Ewha Womans University officially announced the abolishment of the credit cancellation system on April 1. However, the school will take interim measures during the fall semester of 2014 and discontinue the system completely in 2015.
The credit cancellation system was first implemented in the spring semester of 2005. It was used to help students find employment or receive scholarships and to aid students who had failed withdraw their courses. However, due to the request of the Ministry of Education (MOE) and the Korea Council for University Education (KCUE), examination into abolishing the credit cancellation system began. Through consideration by the University Council and a vote at a meeting on academic affairs, a decision was made to discontinue the system.
“In December 2013, the KCUE sent official documents to each university demanding improvement of the credit cancellation system, which in effect made the abolition of the system inevitable,” said Kang Hak-su, an official of the Registrar’s Office. “In addition, as all other universities are also joining in on the abolishment, maintaining the system on our own would give social impression that Ewha is managing an uninstructive grading system. This would result in a decrease of credibility in the school’s grades, ultimately further damaging students.”
Some students agree with the decision.
“I am actually quite in favor of abolishing the credit cancellation system,” Sim So-yeon (English Education, 1) said. “Of course the system makes students’ grades look better when they are seeking jobs. However, I think students would not study as hard due to the decrease in competitiveness. Also, it would make the concept of grades meaningless.”
Other students expressed a negative reaction toward the change.
“I do not think it is a good idea to abolish the system,” Lee Joo-bin (Clothing & Textiles, 3) said. “The abolishment of the credit cancellation system will force students to attend courses they do not like instead of allowing them to erase bad grades.”
As an interim measure, the school will make two periods available for students to cancel their credits before the system is completely abolished.

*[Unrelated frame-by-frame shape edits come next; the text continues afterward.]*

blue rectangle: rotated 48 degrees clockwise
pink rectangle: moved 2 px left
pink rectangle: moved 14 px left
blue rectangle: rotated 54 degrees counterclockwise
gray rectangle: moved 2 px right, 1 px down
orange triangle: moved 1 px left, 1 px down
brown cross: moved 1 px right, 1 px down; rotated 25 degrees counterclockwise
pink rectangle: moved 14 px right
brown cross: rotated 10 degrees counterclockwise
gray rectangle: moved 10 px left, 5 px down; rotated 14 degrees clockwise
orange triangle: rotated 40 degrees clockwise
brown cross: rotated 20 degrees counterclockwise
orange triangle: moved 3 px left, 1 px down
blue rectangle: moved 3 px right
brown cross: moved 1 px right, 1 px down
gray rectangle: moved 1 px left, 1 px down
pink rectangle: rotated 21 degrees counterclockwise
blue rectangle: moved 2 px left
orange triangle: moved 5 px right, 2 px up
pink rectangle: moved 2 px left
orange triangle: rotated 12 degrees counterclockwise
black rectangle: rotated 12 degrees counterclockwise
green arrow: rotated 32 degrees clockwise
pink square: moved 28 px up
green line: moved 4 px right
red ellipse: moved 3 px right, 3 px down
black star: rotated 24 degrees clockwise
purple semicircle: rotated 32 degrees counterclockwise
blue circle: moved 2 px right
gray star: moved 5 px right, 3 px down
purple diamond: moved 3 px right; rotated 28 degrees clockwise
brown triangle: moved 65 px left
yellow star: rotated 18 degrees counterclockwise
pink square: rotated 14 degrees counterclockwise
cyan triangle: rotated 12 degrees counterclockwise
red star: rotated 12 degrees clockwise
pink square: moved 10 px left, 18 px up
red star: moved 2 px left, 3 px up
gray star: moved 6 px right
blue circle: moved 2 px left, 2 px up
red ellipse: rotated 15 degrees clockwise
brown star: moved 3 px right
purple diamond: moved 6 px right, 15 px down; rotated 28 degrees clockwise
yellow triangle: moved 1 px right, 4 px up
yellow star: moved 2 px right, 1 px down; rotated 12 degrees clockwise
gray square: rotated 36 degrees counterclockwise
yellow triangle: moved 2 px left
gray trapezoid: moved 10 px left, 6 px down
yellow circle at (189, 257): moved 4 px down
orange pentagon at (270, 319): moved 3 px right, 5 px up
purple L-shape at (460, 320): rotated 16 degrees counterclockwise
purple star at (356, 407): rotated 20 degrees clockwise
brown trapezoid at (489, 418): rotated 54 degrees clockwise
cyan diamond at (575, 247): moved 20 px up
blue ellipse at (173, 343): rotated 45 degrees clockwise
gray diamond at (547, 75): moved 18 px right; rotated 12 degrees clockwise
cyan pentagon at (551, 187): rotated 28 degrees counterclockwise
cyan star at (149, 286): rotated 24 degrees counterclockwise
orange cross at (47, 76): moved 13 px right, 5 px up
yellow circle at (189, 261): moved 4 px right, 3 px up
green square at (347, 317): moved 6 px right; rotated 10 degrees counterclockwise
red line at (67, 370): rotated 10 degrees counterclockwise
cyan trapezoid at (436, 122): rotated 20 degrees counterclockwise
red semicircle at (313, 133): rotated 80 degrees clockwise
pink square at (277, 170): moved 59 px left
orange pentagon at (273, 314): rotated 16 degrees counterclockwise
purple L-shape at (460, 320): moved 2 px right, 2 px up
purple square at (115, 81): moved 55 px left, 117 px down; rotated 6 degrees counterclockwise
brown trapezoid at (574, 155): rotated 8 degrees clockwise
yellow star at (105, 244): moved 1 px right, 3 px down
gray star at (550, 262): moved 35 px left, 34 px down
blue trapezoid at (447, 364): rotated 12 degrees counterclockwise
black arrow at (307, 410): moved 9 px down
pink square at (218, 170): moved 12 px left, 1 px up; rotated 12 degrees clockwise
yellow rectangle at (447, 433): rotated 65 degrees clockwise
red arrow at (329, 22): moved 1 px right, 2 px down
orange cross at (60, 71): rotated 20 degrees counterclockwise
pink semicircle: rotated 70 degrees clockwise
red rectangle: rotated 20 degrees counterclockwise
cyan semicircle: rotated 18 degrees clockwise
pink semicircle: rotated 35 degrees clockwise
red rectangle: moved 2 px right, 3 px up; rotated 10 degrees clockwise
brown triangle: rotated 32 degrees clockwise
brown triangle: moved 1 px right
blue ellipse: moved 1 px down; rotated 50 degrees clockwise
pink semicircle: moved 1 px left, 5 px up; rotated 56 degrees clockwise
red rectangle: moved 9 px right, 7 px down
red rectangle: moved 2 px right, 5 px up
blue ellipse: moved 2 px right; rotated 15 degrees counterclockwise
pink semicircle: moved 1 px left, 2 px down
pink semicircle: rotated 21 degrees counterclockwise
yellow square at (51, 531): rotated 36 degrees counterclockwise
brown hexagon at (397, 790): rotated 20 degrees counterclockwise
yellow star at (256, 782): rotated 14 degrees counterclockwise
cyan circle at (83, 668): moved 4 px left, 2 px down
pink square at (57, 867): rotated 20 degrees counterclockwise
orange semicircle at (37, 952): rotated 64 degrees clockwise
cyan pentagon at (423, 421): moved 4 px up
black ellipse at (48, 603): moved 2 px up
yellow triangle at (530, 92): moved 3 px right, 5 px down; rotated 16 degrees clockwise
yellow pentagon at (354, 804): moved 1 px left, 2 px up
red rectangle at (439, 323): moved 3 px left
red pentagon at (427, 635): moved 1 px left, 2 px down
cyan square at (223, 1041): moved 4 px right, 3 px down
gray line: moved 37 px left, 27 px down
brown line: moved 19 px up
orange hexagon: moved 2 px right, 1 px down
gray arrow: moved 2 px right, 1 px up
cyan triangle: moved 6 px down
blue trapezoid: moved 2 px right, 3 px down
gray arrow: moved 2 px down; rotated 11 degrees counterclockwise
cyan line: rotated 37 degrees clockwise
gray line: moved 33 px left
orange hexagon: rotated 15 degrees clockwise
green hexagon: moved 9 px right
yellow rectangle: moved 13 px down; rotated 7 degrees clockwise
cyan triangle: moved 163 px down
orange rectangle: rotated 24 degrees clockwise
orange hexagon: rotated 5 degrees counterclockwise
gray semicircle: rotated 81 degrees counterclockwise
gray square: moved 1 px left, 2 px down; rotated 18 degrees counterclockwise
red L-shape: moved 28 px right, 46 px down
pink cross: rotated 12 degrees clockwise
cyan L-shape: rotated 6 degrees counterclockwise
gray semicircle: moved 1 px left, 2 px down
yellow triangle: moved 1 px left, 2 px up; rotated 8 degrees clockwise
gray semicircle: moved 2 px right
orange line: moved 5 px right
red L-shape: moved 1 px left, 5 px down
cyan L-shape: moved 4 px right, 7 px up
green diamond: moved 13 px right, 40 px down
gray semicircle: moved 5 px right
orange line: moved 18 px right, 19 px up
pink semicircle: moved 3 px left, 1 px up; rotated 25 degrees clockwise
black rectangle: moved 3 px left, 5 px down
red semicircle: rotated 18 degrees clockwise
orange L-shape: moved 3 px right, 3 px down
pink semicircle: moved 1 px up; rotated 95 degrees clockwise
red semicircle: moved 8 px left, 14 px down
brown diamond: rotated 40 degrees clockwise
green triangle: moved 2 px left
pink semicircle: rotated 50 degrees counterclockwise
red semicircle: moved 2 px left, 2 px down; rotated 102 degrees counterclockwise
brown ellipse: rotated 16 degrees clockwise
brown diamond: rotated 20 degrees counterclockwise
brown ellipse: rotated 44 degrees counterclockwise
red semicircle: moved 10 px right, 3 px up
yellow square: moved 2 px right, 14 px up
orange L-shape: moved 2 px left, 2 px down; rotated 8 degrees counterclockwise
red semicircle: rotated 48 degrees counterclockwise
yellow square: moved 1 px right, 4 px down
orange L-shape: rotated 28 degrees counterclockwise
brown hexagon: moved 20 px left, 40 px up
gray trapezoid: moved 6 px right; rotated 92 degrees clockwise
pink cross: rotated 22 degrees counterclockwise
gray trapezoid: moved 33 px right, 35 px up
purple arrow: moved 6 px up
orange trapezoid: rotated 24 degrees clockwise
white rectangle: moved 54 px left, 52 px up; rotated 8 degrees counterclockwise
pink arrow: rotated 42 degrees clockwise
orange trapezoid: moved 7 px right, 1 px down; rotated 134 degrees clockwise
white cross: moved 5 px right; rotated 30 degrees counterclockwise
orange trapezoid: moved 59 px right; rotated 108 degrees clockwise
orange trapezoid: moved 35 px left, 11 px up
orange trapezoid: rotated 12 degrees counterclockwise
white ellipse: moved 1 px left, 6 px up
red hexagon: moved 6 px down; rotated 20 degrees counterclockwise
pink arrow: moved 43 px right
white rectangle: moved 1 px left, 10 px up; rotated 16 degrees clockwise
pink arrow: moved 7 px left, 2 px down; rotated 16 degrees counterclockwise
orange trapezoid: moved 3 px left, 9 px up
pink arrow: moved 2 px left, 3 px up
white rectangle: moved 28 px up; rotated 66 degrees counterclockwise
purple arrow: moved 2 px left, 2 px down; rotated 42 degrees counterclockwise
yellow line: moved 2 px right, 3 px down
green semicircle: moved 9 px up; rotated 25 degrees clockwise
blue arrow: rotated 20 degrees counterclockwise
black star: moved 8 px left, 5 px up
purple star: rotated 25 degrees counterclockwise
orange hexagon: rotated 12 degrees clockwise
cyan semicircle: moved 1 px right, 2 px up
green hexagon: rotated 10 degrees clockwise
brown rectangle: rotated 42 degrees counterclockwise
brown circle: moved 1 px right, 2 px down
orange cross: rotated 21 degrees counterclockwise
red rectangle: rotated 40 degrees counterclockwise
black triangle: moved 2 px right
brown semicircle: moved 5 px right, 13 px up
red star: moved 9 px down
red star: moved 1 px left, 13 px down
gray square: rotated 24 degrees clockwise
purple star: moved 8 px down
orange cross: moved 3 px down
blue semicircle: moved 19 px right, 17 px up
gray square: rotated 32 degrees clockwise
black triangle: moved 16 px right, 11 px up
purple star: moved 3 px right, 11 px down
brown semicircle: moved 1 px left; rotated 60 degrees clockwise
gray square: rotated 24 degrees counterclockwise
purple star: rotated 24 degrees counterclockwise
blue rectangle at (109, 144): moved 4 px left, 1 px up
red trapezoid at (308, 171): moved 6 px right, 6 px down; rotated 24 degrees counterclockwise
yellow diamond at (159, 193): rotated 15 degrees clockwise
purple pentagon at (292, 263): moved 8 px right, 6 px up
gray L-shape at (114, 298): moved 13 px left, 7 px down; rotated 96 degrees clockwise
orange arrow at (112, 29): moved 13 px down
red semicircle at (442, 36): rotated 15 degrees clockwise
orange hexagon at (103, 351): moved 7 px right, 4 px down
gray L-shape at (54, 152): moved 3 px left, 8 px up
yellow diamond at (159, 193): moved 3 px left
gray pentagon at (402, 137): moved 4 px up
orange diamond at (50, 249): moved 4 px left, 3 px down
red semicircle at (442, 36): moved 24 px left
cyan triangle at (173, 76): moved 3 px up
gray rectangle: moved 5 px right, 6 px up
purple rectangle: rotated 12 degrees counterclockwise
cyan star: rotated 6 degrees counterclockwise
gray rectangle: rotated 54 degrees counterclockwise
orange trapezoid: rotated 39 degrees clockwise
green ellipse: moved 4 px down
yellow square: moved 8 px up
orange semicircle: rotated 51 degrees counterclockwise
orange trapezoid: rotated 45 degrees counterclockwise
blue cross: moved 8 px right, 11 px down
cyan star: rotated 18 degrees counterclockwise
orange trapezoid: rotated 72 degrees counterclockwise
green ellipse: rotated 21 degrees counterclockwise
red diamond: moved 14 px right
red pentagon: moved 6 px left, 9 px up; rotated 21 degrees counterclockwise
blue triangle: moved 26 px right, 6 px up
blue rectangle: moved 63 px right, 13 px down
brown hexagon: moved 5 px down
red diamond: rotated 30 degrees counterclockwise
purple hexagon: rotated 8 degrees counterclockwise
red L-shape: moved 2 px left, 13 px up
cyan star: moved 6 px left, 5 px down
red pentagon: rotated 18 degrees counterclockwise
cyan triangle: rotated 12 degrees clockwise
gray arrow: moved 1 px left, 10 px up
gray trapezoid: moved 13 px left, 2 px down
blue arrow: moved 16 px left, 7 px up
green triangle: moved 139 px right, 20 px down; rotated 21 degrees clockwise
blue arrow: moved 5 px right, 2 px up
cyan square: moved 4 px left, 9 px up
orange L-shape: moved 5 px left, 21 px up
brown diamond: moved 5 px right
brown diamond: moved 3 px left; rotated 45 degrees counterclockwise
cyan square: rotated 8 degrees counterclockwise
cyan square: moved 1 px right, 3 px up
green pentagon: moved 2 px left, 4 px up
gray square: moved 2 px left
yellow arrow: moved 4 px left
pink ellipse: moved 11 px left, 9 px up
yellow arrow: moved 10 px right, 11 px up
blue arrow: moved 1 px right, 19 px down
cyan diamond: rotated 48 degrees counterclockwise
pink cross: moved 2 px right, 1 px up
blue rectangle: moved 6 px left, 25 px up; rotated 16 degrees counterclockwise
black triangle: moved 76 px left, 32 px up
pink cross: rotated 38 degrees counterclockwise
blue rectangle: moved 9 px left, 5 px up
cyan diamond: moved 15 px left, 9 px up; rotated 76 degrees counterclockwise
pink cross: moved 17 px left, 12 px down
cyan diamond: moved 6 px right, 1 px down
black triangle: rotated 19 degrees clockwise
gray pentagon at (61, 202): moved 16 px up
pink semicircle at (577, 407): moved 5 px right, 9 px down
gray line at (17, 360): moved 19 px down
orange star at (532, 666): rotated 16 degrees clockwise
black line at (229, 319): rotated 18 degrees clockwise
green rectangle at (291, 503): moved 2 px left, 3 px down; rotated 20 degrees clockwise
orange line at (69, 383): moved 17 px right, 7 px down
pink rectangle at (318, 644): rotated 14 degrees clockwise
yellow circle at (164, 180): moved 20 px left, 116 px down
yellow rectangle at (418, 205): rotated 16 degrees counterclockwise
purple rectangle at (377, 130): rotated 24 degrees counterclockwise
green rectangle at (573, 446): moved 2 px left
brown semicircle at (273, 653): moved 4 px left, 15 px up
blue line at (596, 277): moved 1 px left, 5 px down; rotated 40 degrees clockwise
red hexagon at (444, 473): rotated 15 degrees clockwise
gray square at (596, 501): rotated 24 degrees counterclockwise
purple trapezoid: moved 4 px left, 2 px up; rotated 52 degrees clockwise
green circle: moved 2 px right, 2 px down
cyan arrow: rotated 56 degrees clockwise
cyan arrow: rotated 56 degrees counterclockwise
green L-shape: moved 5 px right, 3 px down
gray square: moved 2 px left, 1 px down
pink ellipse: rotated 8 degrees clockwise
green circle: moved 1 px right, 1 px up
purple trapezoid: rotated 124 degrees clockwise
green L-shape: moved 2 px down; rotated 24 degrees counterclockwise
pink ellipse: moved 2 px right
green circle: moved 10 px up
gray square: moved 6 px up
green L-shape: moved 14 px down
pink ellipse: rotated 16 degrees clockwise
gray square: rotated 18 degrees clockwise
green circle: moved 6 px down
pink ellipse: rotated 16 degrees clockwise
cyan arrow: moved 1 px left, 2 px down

Students who entered Ewha before 2013 may cancel up to six credits just once, either from Sept. 22 to 24, 2014, or from Feb. 23 to 25, 2015. Unlike the previous rules, during this period, students do not have to meet the conditions of needing to have completed at least six semesters and not being able to apply if they are taking the semester off.
“The abolition of the credit cancellation system may be confusing for students,” Kang said. “However, in the long-run, it will motivate students to be more cautious when registering for courses and to attend classes with more responsibility and fidelity.”